I must take care when I say, Forgive me my trespasses,
as I forgive them that trespass against me. Not to seven times must I
grudgingly forgive, but ungrudgingly to seventy times seven. For with
what judgment I judge, I shall be judged; and with what measure I mete,
it shall be measured to me again.
'Love harbours no suspicious thought,
Is patient to the bad:
Grieved when she hears of sins and crimes,
And in the truth is glad.'
4. And then, most difficult and most dangerous, but most necessary of
all patience, we must learn how to be patient with ourselves. Every day
we hear of miserable men rushing upon death because they can no longer
endure themselves and the things they have brought on themselves. And
there are moral suicides who cast off the faith and the hope and the
endurance of a Christian man because they are so evil and have lived such
an evil life. We speak of patience with bad men, but there is no man so
bad, there is no man among all our enemies who has at all hurt us like
that man who is within ourselves.
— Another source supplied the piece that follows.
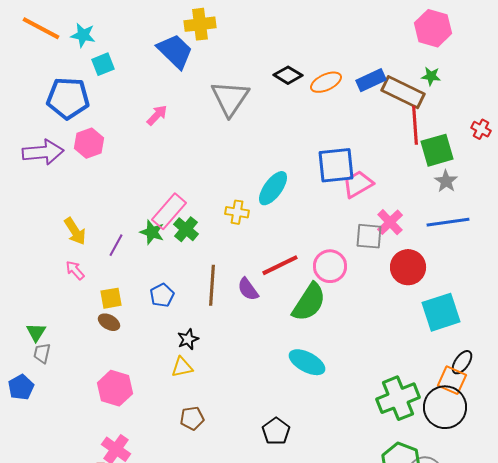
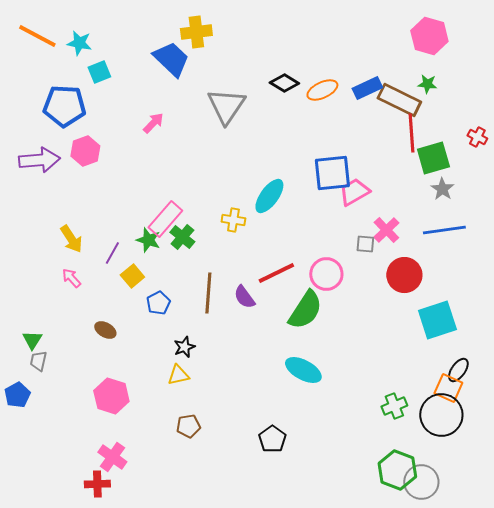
gray square: (369, 236) -> (365, 244), size x0.7
yellow square: (111, 298) -> (132, 276), moved, turned -30
green cross: (398, 398) -> (394, 406), size x0.6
And to bear patiently what we have
brought upon ourselves,--to endure the inward shame, the self-reproof,
the self-contempt bitterer to drink than blood, the lifelong injuries,
impoverishment, and disgrace,--to bear all these patiently and
uncomplainingly,--to acquiesce humbly in the discovery that all this was
always in our hearts, and still is in our hearts--what humility, what
patience, what compassion and pity for ourselves must all that call
forth! The wise nurse is patient with her passionate, greedy, untidy,
disobedient child.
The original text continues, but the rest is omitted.